One of the most compelling capabilities being added in IAG SP2 (which will also be available in UAG) is the 'virtual appliance' installation option. A virtual appliance is a preconfigured, ready to use Virtual Machine that already has Windows Server and IAG / UAG installed. Microsoft will build the VHD and make it available for customers to download. Customers will then take the Virtual Hard Drive (VHD) and drop it into a child partition on a Hyper-V host. At this point, the VM would function like a classic IAG installation, with all the normal features and capabilities customers have come to expect. The reason we've added this capability in IAG is to give customers options for how they want to deploy IAG in their networks. For many customers, the pre-tuned, dedicated hardware appliances available from our partners are a great option that fit in well with their overall management methodology. For other customers, they prefer a more standardized hardware platform in their datacenters and thus the virtual appliance on Hyper-V is preferred. Note that it's not a question of which is 'better'; the two options allow customers to chose the solution that best fits their environment.
For customers looking at deploying the virtual appliance, a common question is what is the best way to provide a secure virtualization environment for the IAG/UAG VM? There are three primary design options to choose from. Again, it's not a question of what option is best; rather, customers should look at each model and decide which best aligns with their management approach.
Option 1: Classic Physical Appliance
It may seem strange to list a physical appliance as an option here, but arguably the dedicated physical appliance is the most hardened configuration out of the box. The reason for this is that the OEM appliance vendors take Windows Server and IAG and really mold the entire hardware platform around them. In doing so, they reduce the attack surface of the machine by disabling services not critical to IAG, ensure necessary updates are installed, and then put that image on top of a hardware platform designed for them. Because IAG is built on top of Windows Server, it's possible for a customer to take many of the same software steps the OEMs do, but the benefit of the appliance is that it's all been done and tested for you. For customers looking for the most secure out of the box experience with IAG, physical appliances provide some unique benefits.

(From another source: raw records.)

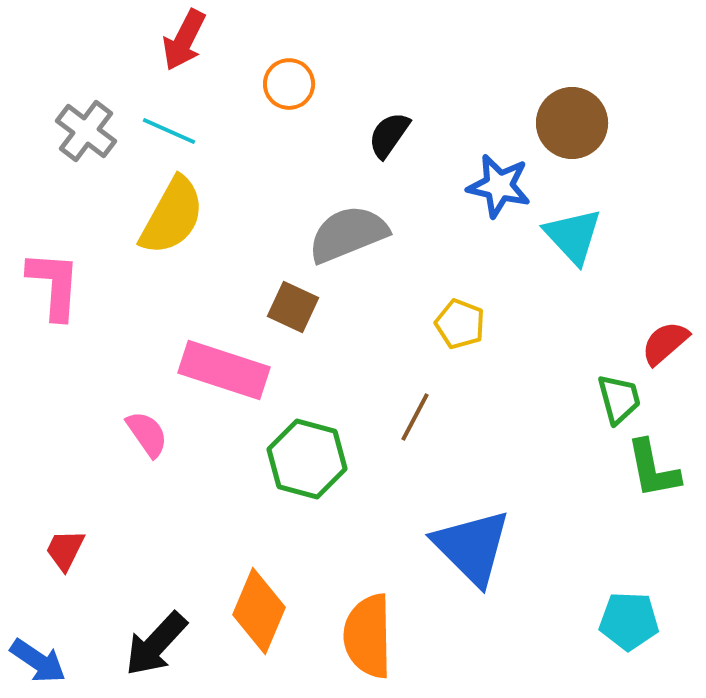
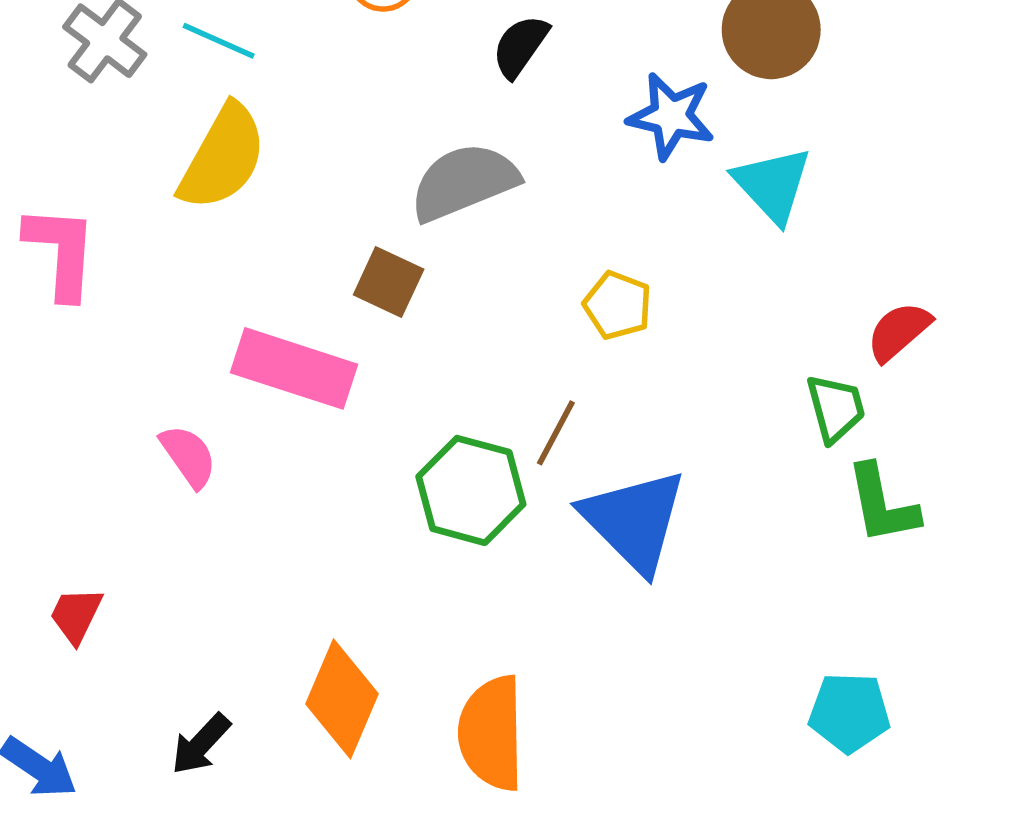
green hexagon: (307, 459) -> (471, 490), moved
blue triangle: (472, 547) -> (634, 521), moved
black arrow: (156, 644) -> (201, 744), size x0.7

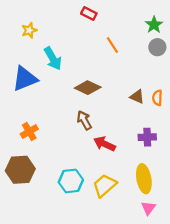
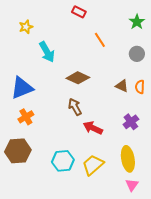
gray circle: (157, 47) -> (137, 54), moved
blue triangle: (25, 79) -> (22, 88), moved
purple cross: (147, 137) -> (131, 122), turned -35

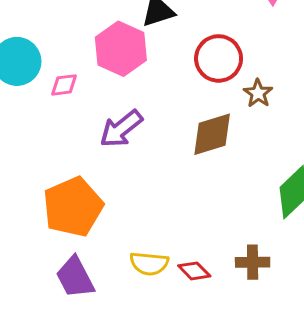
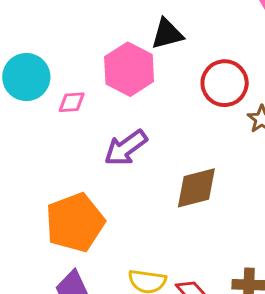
brown diamond: (212, 134) -> (196, 188), moved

Pros: minimal configuration; pre-hardened operating system; hardware designed specifically for remote access gatewayCons: limited hardware choice; potentially non-standard device and software configuration in an otherwise rationalized datacenter
Option 2: VM on Dedicated Hardware
While one of the key benefits of virtualization is the ability to run multiple operating systems simultaneously on the same physical hardware, it's by no means a requirement that a Hyper-V machine have more than 1 child partition. In other words, it's fully supported to run a Hyper-V system with only a single child. Why would you do this? If you want to have the manageability benefits of virtualization, but have workloads that can scale up and maximize an entire physical server, this approach is an effective model for getting the best of both worlds. Particularly when you use the Server Core option of Windows Server 2008 to run the parent partition, you have very minimal overhead incurred by doing so. In fact, key Microsoft web sites like TechNet and MSDN use this exact model in their production environments. When you think about this model for hosting IAG, the benefits are that you don't have concerns about resource contention between VMs (though Hyper-V has resource management controls available) and you don't have to worry about sharing the remote access gateway physical platform with any other workloads. Because Hyper-V supports the same huge catalog of server hardware that Windows Server 2008 does, you have great flexibility in what the physical layer looks like. Whether you prefer 1U, 2U, blades, and regardless of OEM, you'll be able to easily integrate the Hyper-V host and its IAG child partition into your existing datacenter. Finally, because you can use whatever hardware you prefer, it's easy to place the server wherever it needs to go within your network. For example, it is often easier to provision a new blade into the DMZ network to host IAG than it is to securely route traffic from the DMZ to a larger virtualization system in the internal network.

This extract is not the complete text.